-Vaya. Ay, mi espalda.
-Sí, eso no lo he podido evitar. Te solté aquí como pude. Me caía.
-¿Me has traído tú? No sé… No recuerdo nada.
-Sí. Te recogí de ahí abajo. Te dio un mareo.
-No sé… Uff… Pues vaya susto que te habrás dado.
-Bastante, sí. Pero ya pasó. ¿Nos vamos?
-¿Qué? ¿Cómo que nos vamos?
-Claro. ¡Después de lo ocurrido no querrás volver!
-¡Mon dieu! ¡Por supuesto! ¿Cuántas oportunidades más vamos a tener antes de que el capitán descubra que le falta la llave?
-Pues no lo sé, pero ya has visto lo que ocurre. No se puede respirar.
-¡Eso era antes! ¡Por la mala ventilación! ¿Sabes el tiempo lleva esa puerta abierta?
-No sé. Diez, quince minutos…
-Pues yo digo que ya podemos entrar. Bajemos.
-Entrar sí, como antes. El problema será resistir.
Charlotte se incorpora y lanza nuevamente escaleras abajo.
-¡Vamos! No perdamos más tiempo!
Ella tiene razón: el hedor aún siendo tan insoportable como antes está ahora más oxigenado. Apesta igual, intoxica menos.

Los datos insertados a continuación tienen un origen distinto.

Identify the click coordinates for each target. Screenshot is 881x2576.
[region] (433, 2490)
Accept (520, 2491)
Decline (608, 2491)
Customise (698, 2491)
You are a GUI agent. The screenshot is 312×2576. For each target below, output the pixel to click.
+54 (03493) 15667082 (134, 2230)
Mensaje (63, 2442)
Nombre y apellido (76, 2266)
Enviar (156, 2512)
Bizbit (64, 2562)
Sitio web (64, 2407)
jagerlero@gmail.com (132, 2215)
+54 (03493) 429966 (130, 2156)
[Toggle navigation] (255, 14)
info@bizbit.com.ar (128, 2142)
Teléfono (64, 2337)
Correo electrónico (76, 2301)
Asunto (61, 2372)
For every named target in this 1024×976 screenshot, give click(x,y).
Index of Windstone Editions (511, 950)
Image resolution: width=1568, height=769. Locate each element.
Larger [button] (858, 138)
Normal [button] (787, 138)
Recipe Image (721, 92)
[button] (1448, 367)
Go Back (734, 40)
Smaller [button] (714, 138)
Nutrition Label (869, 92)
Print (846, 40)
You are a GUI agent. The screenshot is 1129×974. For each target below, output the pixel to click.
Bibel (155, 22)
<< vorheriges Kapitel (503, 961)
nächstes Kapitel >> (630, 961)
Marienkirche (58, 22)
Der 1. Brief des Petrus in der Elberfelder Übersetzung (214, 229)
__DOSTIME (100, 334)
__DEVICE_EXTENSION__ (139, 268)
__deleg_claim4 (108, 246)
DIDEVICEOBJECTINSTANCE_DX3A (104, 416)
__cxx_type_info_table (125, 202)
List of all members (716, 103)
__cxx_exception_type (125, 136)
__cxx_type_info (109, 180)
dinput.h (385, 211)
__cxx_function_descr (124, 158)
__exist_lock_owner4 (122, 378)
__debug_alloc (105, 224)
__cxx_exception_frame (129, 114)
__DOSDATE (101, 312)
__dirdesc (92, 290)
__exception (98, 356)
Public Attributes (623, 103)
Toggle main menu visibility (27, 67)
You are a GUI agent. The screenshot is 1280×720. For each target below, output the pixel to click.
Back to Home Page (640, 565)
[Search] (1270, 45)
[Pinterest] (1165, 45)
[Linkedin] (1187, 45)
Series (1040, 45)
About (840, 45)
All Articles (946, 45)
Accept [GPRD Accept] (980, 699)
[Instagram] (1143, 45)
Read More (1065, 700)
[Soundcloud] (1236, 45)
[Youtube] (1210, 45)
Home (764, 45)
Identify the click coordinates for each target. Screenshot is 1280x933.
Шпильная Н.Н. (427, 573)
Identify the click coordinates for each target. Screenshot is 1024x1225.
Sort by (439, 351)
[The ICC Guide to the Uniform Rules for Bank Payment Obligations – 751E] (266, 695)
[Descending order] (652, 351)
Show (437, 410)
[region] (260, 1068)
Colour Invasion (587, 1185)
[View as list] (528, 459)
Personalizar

El olor a fuel-oil hollín anticongelante ácido de baterías grasa y aceites procede directamente de debajo de sus pies: segundo sótano. En ese punto se aloja el motor con toda su servidumbre: depósito, baterías, generador. Todo lo relacionado con la vitalidad del barco. Si se quería anular a ese gigante, su avance o sus sistemas, bastaba con provocar una avería. O bien accionar la palanca de color rojo con cartel en cinco idiomas que dice: PARE. No sabiendo si era el lector o la maquinaria quien se detenía.